- Task prompt
If a line of the data below contains the string "heading", copy it into your answer.

- Provided entries
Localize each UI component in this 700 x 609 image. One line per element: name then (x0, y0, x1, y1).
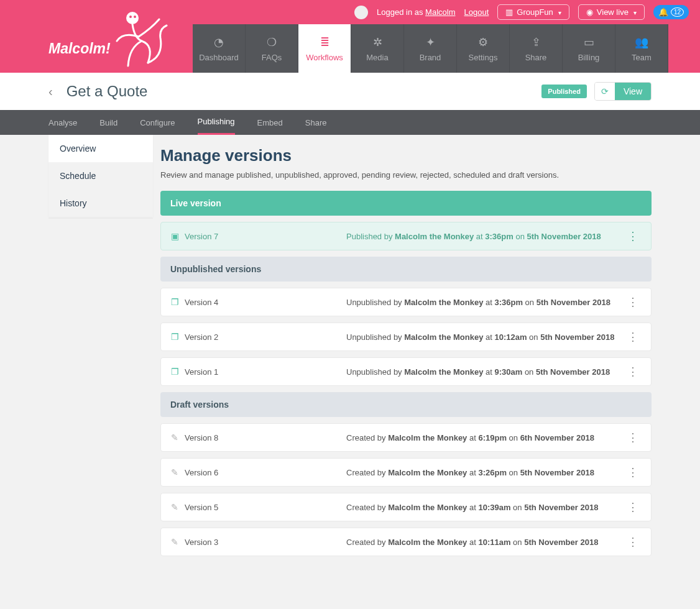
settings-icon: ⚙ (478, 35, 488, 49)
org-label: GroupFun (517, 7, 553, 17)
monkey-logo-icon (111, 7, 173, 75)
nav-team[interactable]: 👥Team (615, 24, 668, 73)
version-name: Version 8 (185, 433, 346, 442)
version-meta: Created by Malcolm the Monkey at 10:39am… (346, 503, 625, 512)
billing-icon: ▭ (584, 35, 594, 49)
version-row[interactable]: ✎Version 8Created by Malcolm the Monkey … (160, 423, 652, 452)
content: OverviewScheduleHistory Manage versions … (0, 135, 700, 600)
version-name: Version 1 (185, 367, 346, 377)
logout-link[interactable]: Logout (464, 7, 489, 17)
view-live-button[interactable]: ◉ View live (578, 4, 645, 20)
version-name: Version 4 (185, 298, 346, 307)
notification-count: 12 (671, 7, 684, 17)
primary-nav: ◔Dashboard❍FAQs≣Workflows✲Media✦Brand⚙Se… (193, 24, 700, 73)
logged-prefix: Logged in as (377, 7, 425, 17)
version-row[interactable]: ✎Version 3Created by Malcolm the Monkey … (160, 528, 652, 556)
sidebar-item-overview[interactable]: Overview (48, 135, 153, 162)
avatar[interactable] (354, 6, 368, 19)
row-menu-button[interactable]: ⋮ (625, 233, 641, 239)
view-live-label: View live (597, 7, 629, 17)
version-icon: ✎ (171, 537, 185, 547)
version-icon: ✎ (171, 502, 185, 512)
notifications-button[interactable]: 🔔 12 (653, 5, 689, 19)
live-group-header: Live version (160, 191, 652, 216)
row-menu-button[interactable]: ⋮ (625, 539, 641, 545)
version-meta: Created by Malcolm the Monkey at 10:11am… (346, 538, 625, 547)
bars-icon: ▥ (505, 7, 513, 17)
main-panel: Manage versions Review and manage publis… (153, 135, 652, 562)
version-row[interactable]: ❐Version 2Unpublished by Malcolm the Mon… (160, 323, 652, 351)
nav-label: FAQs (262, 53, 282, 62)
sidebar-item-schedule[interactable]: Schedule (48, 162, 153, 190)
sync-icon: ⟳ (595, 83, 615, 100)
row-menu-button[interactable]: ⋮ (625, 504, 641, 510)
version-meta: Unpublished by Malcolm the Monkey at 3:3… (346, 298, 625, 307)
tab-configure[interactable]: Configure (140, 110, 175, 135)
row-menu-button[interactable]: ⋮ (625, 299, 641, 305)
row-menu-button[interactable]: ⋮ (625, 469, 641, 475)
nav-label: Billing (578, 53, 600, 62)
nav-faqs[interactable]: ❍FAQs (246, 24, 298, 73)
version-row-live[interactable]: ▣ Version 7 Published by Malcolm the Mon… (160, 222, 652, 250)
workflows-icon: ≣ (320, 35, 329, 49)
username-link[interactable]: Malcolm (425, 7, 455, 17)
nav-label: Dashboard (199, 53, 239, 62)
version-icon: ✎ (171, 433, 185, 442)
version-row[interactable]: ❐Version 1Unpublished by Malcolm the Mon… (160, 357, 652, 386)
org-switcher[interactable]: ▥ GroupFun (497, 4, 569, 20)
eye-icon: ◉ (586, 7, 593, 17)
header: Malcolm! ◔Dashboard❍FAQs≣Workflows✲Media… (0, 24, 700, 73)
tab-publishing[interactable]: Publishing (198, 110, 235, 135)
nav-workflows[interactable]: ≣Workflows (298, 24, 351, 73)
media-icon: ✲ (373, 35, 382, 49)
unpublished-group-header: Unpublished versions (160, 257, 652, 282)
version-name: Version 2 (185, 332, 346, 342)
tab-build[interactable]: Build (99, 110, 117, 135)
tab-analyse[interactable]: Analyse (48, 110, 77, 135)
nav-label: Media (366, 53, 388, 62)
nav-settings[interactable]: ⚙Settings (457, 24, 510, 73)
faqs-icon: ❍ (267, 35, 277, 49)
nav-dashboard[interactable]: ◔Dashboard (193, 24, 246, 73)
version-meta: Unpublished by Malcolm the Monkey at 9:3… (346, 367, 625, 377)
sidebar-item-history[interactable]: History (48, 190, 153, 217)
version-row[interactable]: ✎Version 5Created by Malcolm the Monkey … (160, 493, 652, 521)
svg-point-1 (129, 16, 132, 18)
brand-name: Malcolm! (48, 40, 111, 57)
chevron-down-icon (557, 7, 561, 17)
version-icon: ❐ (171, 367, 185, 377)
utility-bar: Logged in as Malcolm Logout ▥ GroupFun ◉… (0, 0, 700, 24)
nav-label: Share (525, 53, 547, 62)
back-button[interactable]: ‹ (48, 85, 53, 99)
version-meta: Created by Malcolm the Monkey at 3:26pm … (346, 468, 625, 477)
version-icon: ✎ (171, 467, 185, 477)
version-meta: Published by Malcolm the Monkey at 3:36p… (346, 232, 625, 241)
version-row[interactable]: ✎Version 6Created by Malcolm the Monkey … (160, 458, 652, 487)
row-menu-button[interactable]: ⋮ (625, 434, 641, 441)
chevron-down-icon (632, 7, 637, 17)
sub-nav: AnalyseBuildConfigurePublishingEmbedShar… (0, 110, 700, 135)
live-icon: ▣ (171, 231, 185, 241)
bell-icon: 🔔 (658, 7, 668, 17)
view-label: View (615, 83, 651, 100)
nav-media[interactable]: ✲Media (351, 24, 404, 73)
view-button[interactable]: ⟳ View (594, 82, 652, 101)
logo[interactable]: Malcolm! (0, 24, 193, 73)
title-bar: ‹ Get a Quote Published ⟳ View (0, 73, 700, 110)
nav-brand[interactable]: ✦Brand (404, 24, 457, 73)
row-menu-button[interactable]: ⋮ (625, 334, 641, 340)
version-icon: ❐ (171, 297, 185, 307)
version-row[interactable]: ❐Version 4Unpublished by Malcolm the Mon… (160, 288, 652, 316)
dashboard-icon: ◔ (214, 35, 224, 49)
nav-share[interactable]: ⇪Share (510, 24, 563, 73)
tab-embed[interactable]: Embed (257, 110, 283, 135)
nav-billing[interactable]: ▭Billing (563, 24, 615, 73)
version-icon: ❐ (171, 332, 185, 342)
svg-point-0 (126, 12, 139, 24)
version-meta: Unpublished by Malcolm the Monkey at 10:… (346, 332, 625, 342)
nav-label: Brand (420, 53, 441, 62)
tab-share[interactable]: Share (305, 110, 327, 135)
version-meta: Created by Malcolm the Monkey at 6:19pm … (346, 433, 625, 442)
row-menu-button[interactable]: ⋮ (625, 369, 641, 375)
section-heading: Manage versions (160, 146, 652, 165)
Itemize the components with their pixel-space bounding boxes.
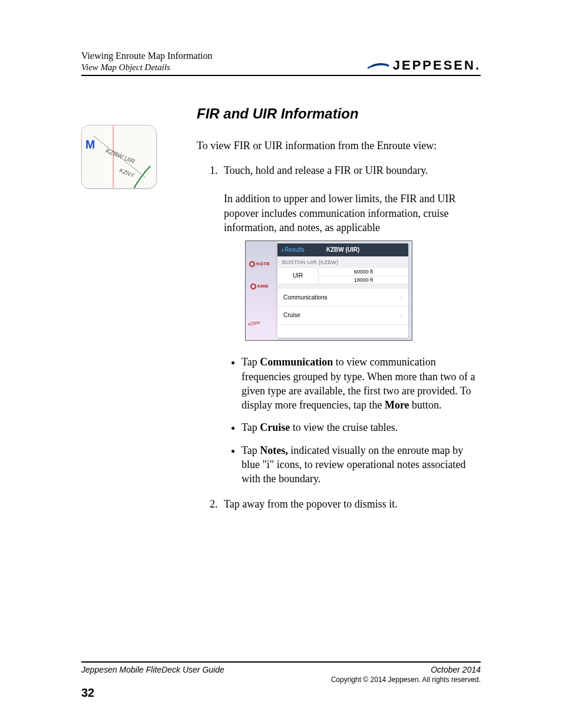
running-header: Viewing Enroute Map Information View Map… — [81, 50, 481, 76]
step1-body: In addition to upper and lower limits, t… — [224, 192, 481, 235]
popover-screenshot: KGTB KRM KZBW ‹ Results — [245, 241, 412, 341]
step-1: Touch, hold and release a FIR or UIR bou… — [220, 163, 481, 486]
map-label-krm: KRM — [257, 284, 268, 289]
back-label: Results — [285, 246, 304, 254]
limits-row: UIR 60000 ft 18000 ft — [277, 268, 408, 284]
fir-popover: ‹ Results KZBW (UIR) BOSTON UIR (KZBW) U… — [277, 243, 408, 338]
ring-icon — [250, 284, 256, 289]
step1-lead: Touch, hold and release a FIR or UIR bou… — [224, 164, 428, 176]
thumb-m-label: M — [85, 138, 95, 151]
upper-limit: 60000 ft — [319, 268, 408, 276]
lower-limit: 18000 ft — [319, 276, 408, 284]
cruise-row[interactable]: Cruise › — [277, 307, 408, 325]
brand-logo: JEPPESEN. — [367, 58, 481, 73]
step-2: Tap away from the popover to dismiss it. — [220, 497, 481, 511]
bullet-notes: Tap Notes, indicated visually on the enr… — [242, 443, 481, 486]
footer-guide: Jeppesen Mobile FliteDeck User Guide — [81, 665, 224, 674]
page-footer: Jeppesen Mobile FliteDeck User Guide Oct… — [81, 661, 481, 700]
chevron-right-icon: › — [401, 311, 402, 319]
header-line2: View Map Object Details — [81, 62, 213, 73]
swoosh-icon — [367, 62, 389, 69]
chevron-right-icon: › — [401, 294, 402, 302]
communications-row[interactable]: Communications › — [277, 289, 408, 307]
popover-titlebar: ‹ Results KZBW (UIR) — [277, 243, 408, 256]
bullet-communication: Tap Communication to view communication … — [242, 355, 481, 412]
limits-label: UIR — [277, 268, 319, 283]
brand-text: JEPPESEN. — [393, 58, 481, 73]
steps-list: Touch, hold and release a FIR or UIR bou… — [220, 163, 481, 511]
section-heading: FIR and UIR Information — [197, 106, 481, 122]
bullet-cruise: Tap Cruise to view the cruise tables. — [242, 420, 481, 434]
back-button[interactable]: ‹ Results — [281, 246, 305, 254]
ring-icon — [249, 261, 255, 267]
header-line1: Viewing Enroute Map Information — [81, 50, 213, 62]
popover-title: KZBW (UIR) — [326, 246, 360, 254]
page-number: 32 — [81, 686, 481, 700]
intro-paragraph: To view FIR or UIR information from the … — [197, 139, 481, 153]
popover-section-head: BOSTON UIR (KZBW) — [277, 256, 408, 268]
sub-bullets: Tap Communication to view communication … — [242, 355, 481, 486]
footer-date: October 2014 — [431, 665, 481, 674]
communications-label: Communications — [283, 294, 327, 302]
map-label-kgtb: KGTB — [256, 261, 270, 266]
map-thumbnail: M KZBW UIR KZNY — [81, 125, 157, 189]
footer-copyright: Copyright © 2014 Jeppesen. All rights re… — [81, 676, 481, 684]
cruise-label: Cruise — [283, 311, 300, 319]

- Result of this task
section-heading: Manage versions (160, 146, 652, 165)
section-heading: FIR and UIR Information — [197, 106, 481, 122]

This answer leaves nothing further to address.